The sizing raw maps win over the profile defaults and the named knobs. Full resolution precedence (lowest to highest):

  1. SelfRegulationProfile defaults
  2. Named knobs (consumer.* / producer.*)
  3. Sizing raw maps (consumer_librdkafka / producer_librdkafka)
  4. Transport-level kafka.librdkafka_overrides -- re-applied LAST, wins over the sizing surface too (it is the broad client-config override, not part of the sizing surface)

When a raw override touches a property the sizing governor depends on (the fetch byte sizes, enable.auto.commit, the producer batch/linger/compression keys), the code logs ONE warning per key so the operator knows the governor's assumptions changed. An invalid key silently no-ops in librdkafka -- check spelling.

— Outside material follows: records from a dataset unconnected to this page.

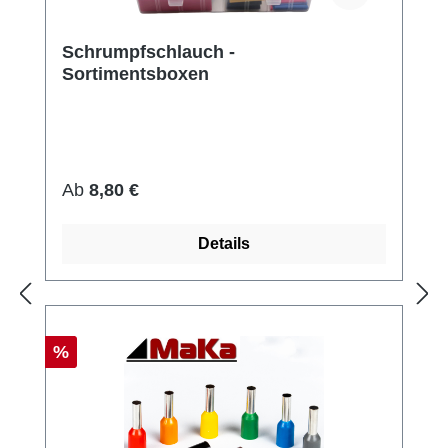
Schrumpfschlauch -
Sortimentsboxen
Regulärer Preis:
Ab
8,80 €
Details
Rabatt
%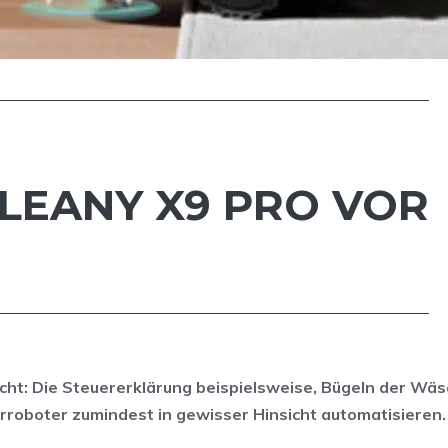
CLEANY X9 PRO VOR
cht: Die Steuererklärung beispielsweise, Bügeln der Wäs
rroboter zumindest in gewisser Hinsicht automatisieren.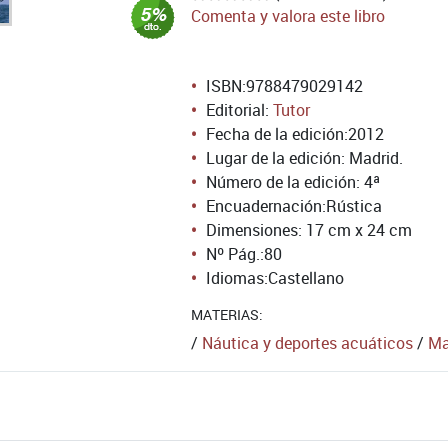
Comenta y valora este libro
ISBN:
9788479029142
Editorial:
Tutor
Fecha de la edición:
2012
Lugar de la edición: Madrid.
Número de la edición:
4ª
Encuadernación:
Rústica
Dimensiones: 17 cm x 24 cm
Nº Pág.:
80
Idiomas:
Castellano
MATERIAS:
/
Náutica y deportes acuáticos
/
Ma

The producer is built from a SEPARATE ClientConfig, not the consumer's: consumer-only keys (group.id, session.timeout.ms, fetch sizes) would make librdkafka ignore the producer sizing surface otherwise. The producer config carries security + the producer sizing map; kafka.librdkafka_overrides applies last to both halves.


Partition-limited diagnostic

A Kafka consumer group cannot have more ACTIVELY-consuming members than the topic has partitions -- extra members sit idle. So adding pods past the partition count does nothing for throughput; the lag just keeps growing while half the pods do nothing.

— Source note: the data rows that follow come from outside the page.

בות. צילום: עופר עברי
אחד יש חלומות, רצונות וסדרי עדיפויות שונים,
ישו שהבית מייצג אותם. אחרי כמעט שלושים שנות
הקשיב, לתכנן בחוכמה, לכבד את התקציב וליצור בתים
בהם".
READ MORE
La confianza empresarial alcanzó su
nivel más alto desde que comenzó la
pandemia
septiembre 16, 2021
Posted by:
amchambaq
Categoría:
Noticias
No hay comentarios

rustlib DETECTS this and tells you. It does NOT fix it by mutating topology. KafkaTransport::check_partition_limited (governor feature, src/transport/kafka/mod.rs) reads:

  • the member count scoped to THIS group (fetch_group_list(Some(group_id)) -- not every group on a shared cluster), defaulting to 1 on a transient read,
  • the TOPIC's TOTAL partition count summed over subscribed topics (broker metadata -- NOT this member's assigned slice; the assignment count made the check fire whenever m^2 >= P, a false positive with headroom to spare),
  • the current total lag,

then evaluates the pure partition_limited(members, partitions, lag) decision. When limited it:

  • sets the kafka_partition_limited gauge to 1.0 (else 0.0),
  • registers a Degraded entry on the health registry, and
  • emits ONE rate-limited warning per cooldown window (deduped so a persistently-limited consumer does not spam the log).

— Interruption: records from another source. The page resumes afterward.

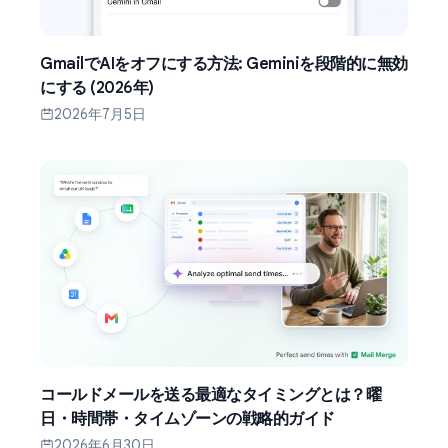
GmailでAIをオフにする方法: Geminiを段階的に無効
にする (2026年)
2026年7月5日
コールドメールを送る最適なタイミングとは？曜
日・時間帯・タイムゾーンの戦略的ガイド
2026年6月30日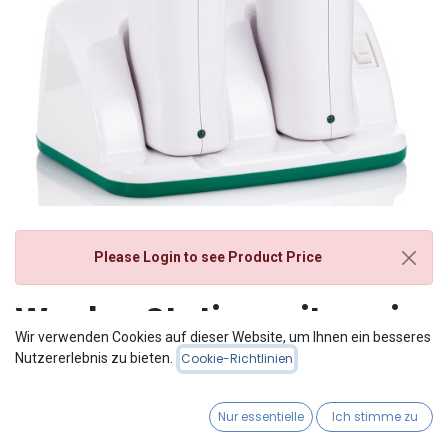
Please Login
to see Product Price
Wachs-Station mit zwei
Wir verwenden Cookies auf dieser Website, um Ihnen ein besseres
Patronenhaltern
Nutzererlebnis zu bieten.
Cookie-Richtlinien
komplett mit Netzkabel
Nur essentielle
Ich stimme zu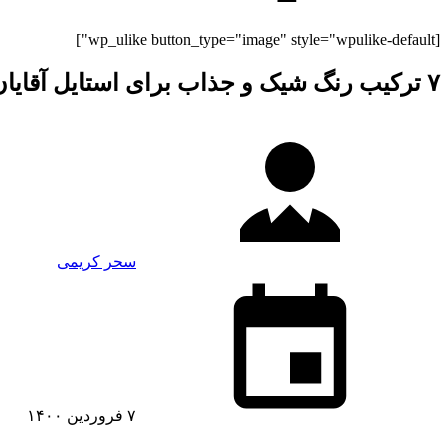
[wp_ulike button_type="image" style="wpulike-default"]
۷ ترکیب رنگ شیک و جذاب برای استایل آقایان
سحر کریمی
۷ فروردین ۱۴۰۰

It NEVER calls createPartitions -- no topology mutation. This is a metadata round-trip, run periodically (e.g. once per refresh tick via spawn_partition_limited_tick), not on the recv hot path.

The warning:

WARN  kafka consumer group is partition-limited: members >= partitions with
      persistent lag -- extra consumers sit idle; the topic needs more
      partitions (diagnostic only, no topology change made)
      members=8 partitions=4 lag=120000

Resolution is an operator / topology decision, not something rustlib should do silently:

  • More partitions per pod -- raise per-pod parallelism so each consumer drains its assigned partitions faster (the byte budget + worker pool already help here).
  • Share groups (KIP-932, Kafka 4.0) -- let more consumers than partitions share a partition's records, breaking the one-member-per-partition ceiling.
  • Over-partition the topic -- create the topic with more partitions than you expect to need, so scale-out has headroom. The cleanest fix, but a create-time decision.